Nesse diapasão, outro grave problema diante da complexa relação entre segurança pública e justiça penal é a comunicação. A “mulher de César” (no caso, a polícia) não basta ser honesta, deve parecer honesta. E saber passar essa imagem de honorabilidade é imprescindível. Essa é uma área fundamental na questão da violência urbana. O gestor de tal setor deve ir além da eficiência, ser um líder e um bom comunicador.

Entre os franceses prevalece um antigo axioma: “Polícia é como criança, quando perto incomoda, quando longe faz falta”. Menos mal para a polícia, posto que feliz é a instituição cujo povo ainda reclama sua presença. Daí a polícia saber aproveitar bem essa oportunidade, buscando ser digna desse apelo popular, sendo respeitosa e respeitada; quem sabe até amada e reverenciada.

A presença ostensiva da polícia nas ruas (na pólis) é fator elementar na prevenção e na repressão ao crime. Mas é preciso ir além, sob pena dessa instituição tão importante aos valores republicanos continuar sendo condenada à reprodução de atos heroicos individuais, atuação reativa, seja como cabo de chicote ou palmatória punitiva em face de hábitos atávicos do próprio Estado de beligerância, que subiu ao limite do intolerável. E, se ultrapassou o limite, é porque por muito tempo se tolerou. Aí quando se chegou ao ponto máximo do intolerável, a mesma boca que vociferava contra a polícia, agora clama por ela: “bandido bom é bandido morto!”.

Assim, hoje, a instituição polícia retrata a fotografia exata dos que foram execrados publicamente pela precariedade da instituição política. A sociedade exige, e com certa razão, um castigo espetacular às bestas-feras abandonadas pela própria sociedade que as gerou e essa tarefa é repassada à polícia. Outrossim, na ânsia de achar culpados, culpa-se a polícia. Porém, como a polícia é um ente abstrato, a fúria recai naqueles que materializam a instituição. Ainda que, ao demonizar os policiais, seja feita a ressalva politicamente correta de que “não são todos”, no fundo, a todos é atribuído o dolo pelo despreparo dos verdadeiros responsáveis.

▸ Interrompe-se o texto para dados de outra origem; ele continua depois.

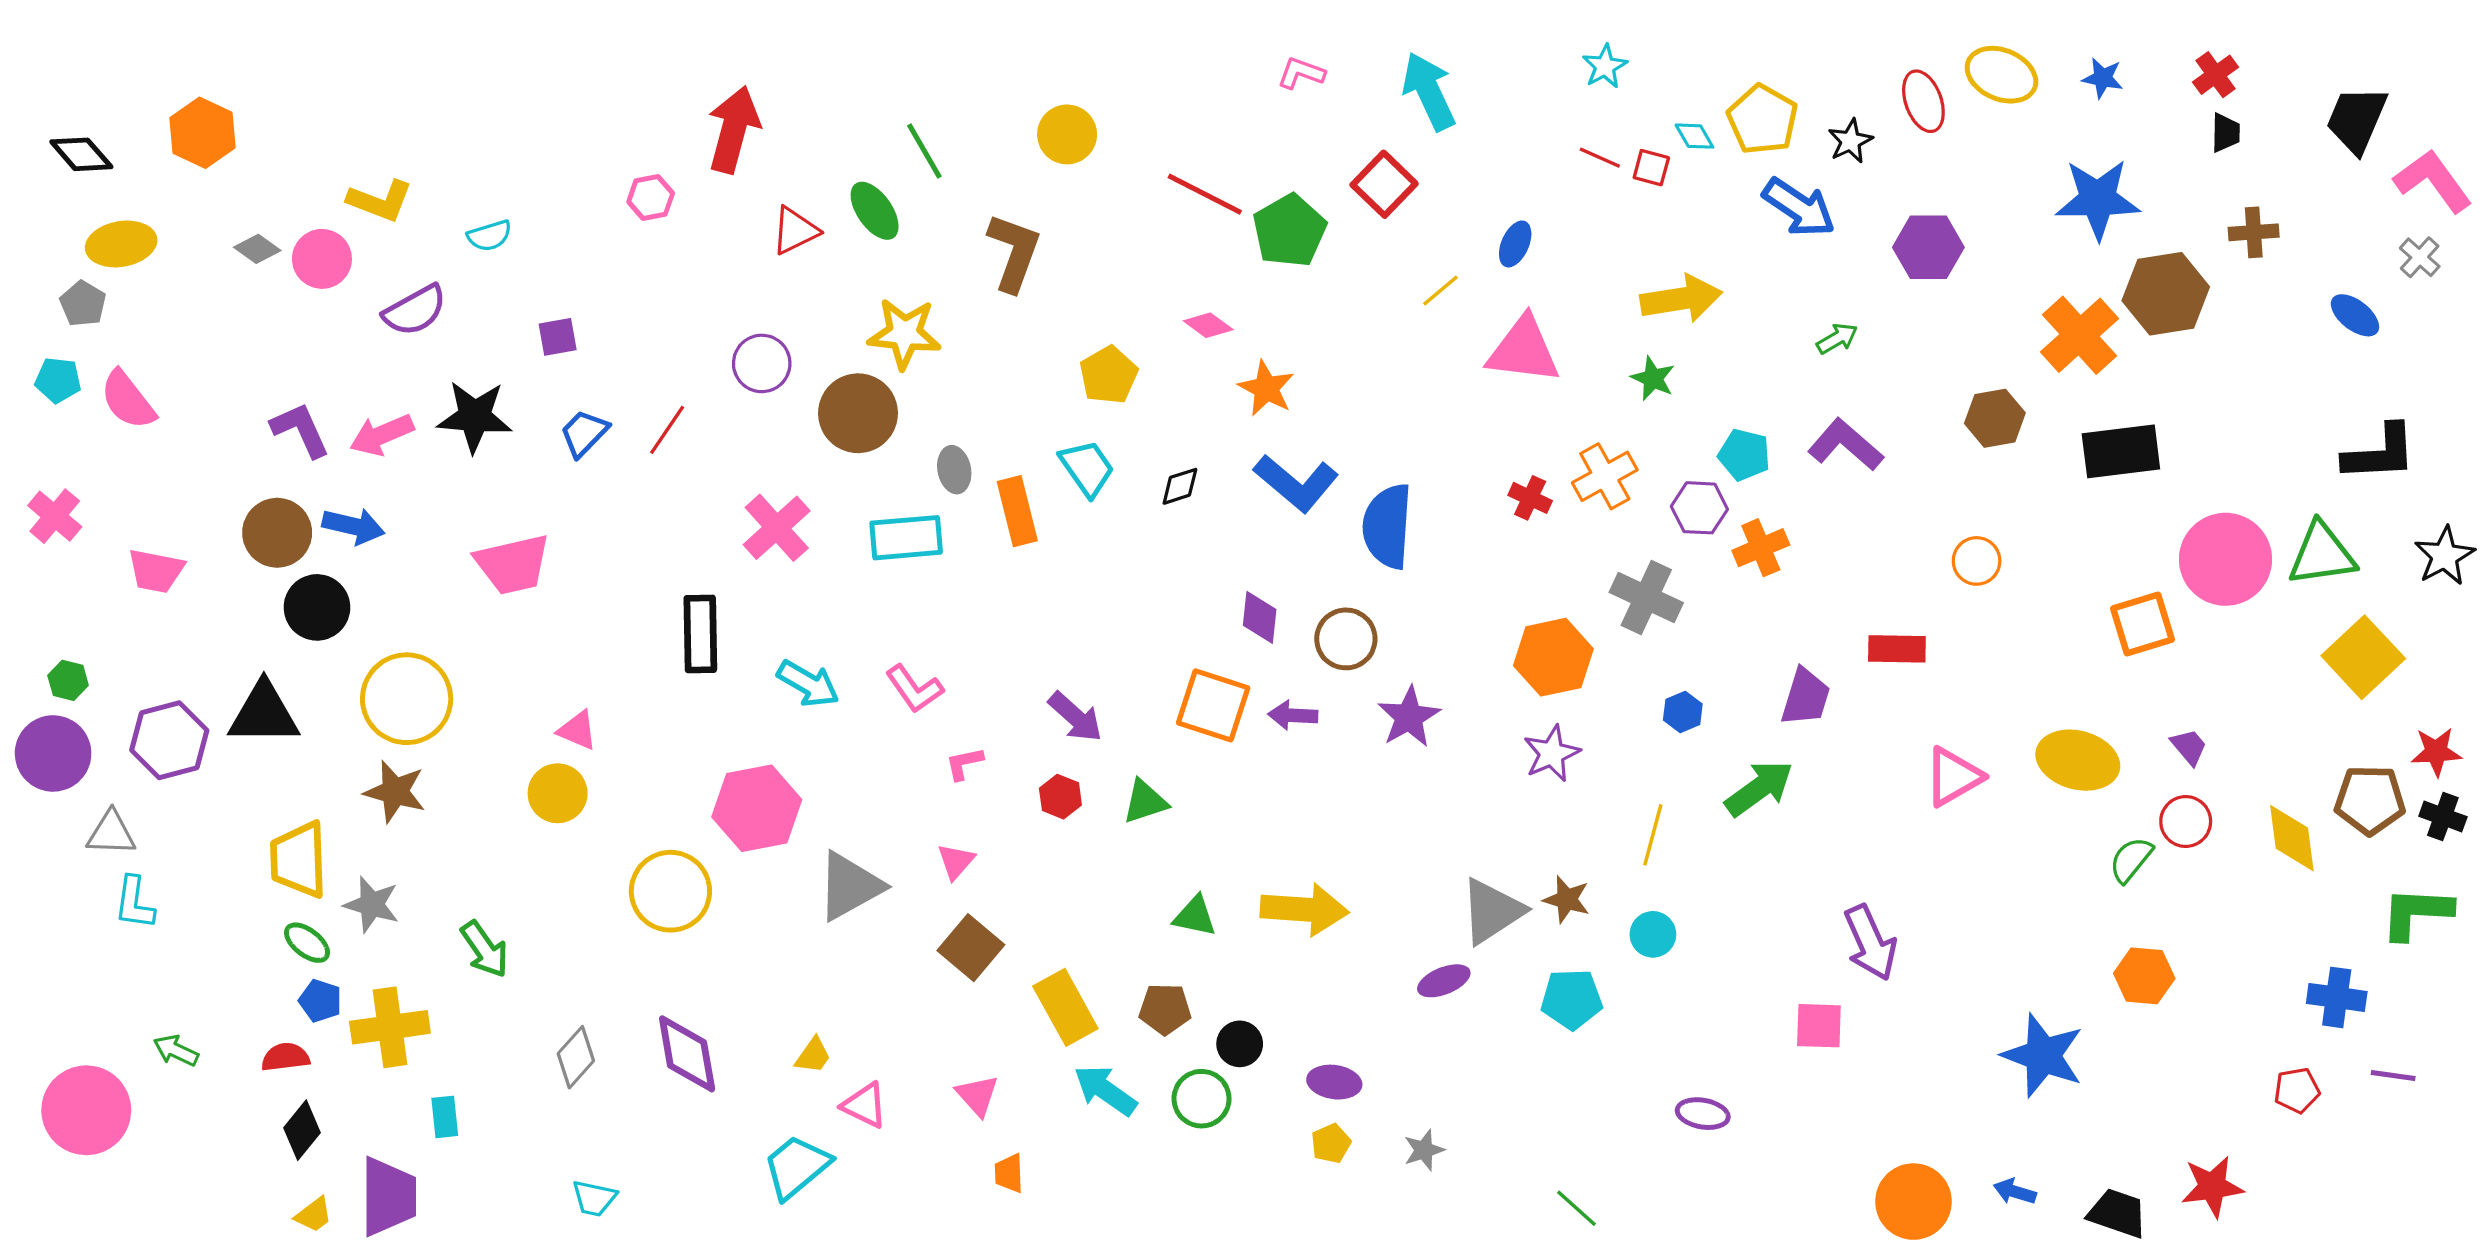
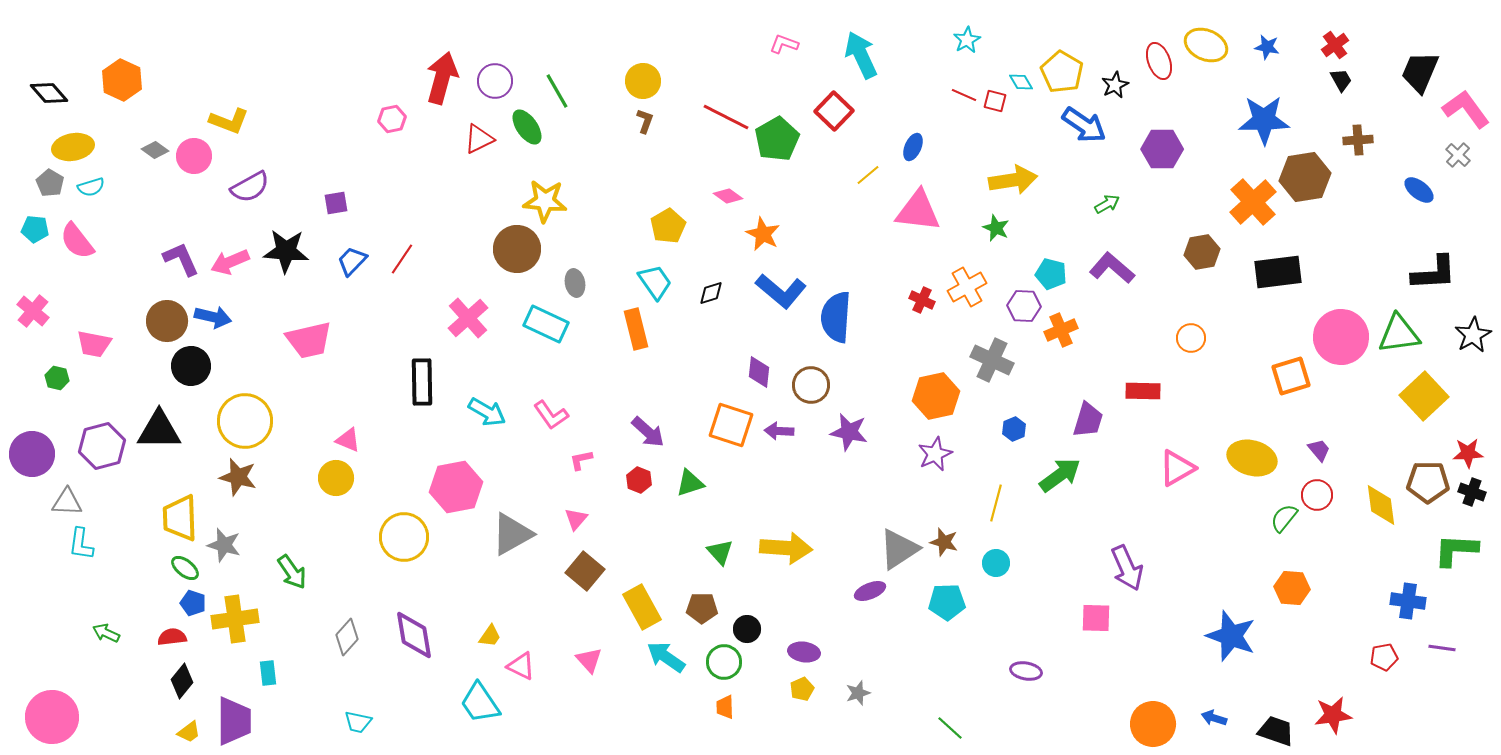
black trapezoid: (2225, 133) -> (1341, 80), turned -30
cyan semicircle: (490, 236) -> (91, 187), moved
brown L-shape: (1014, 252) -> (645, 121), moved, size x0.5
purple circle: (762, 363) -> (495, 81), moved
orange rectangle: (1017, 511) -> (636, 329), moved
cyan rectangle: (906, 538) -> (546, 324), turned 30
green hexagon: (68, 680) -> (57, 378), moved
purple star: (1409, 717) -> (849, 432), turned -30
green triangle: (1195, 916) -> (720, 552), turned 36
pink circle: (86, 1110) -> (52, 717), moved
cyan trapezoid: (797, 1167) -> (480, 703), turned -84
orange trapezoid: (1009, 1173) -> (725, 707), moved

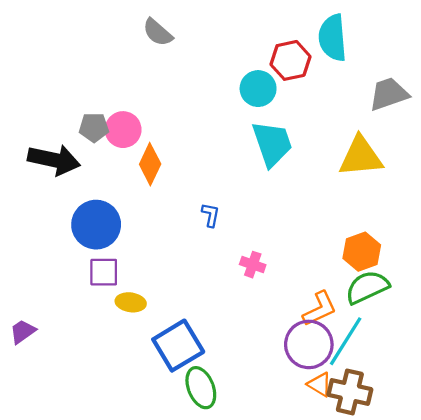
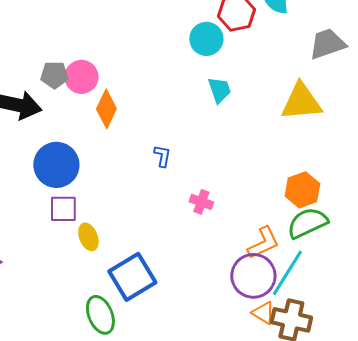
cyan trapezoid: (272, 144) -> (219, 90), size x0.6
yellow ellipse: (131, 302) -> (88, 237), turned 60
green ellipse: (201, 388) -> (100, 315), moved

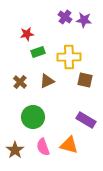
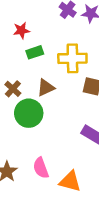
green circle: (33, 117) -> (29, 113), moved
orange triangle: (69, 145) -> (70, 181), moved

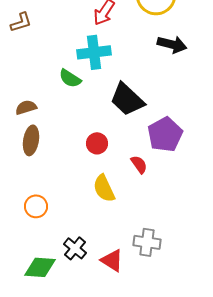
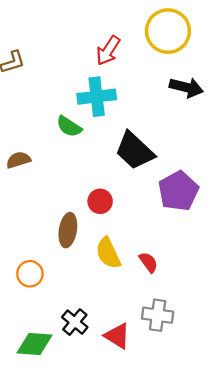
brown ellipse: (31, 140) -> (68, 230), moved
red semicircle: (139, 164) -> (148, 262), moved

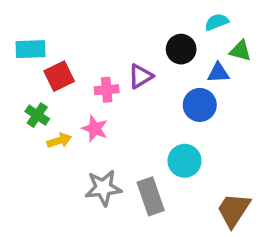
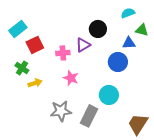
cyan rectangle: (30, 49) -> (18, 29), turned -36
black circle: (181, 49) -> (98, 29), moved
pink star: (95, 129) -> (71, 78), moved
gray rectangle: (151, 196) -> (89, 116), turned 45

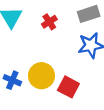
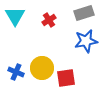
red square: (68, 87) -> (66, 78), turned -36

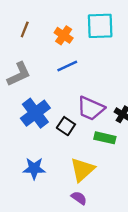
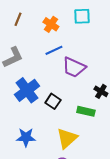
cyan square: (100, 26) -> (82, 16), size x0.7
purple trapezoid: (91, 108) -> (74, 67), moved

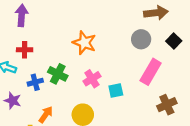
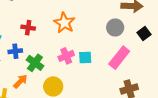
red cross: (25, 50) -> (28, 28), moved
green cross: (58, 74) -> (35, 63), moved
cyan square: (116, 91) -> (85, 58), moved

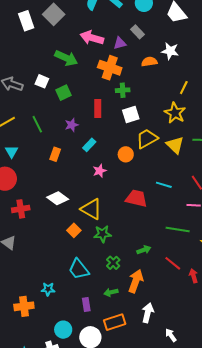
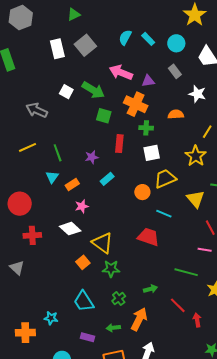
gray rectangle: (137, 32) -> (175, 71), moved
orange semicircle: (149, 62) -> (176, 114), moved
white square: (42, 81) -> (66, 92), moved
green square: (64, 93) -> (104, 116), moved, turned 35
yellow triangle: (175, 145) -> (196, 199), moved
cyan triangle: (11, 152) -> (52, 177), moved
orange rectangle: (55, 154) -> (72, 185), turned 32
pink star: (100, 171) -> (82, 206), moved
cyan line: (164, 185) -> (164, 214), moved
purple rectangle: (86, 305) -> (87, 337), turned -72

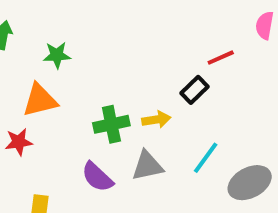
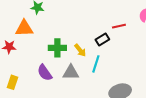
yellow arrow: (156, 120) -> (80, 50), turned 48
cyan line: (206, 158) -> (96, 64), moved, turned -30

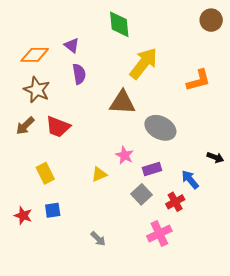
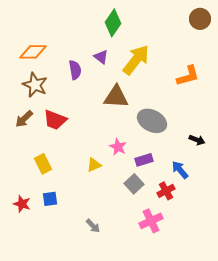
green diamond: (119, 24) -> (113, 23), turned 40
purple triangle: (72, 45) -> (101, 57), moved
black arrow: (215, 157) -> (197, 140), moved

Por fim, a disputa no anfiteatro cotidiano da vida real de vez em quando repagina o antigo Coliseu romano, repleto de expectativas; quem dominá-lo, domina Roma, quem domina Roma domina o mundo; novos gladiadores entram em cena, mas o palco sangrento é o mesmo. Os combatentes poderão ser vistos como anjos ou demônios, algozes ou vítimas, romanos ou cristãos – depende da torcida frenética na arena olímpica. Na plateia, o cidadão comum, patrício ou plebeu, continuará assistindo e participando do velho espetáculo; entre a política, a pólis e a polícia, o dedo polegar de César para baixo ou para cima pode significar morte ou vida: o povo (“demo”) decide.

*Edemundo Dias de Oliveira Filho é advogado. Presidente da Academia Goiana de Direito e da Comissão de Segurança Pública e Políticas Criminas da OAB/GO.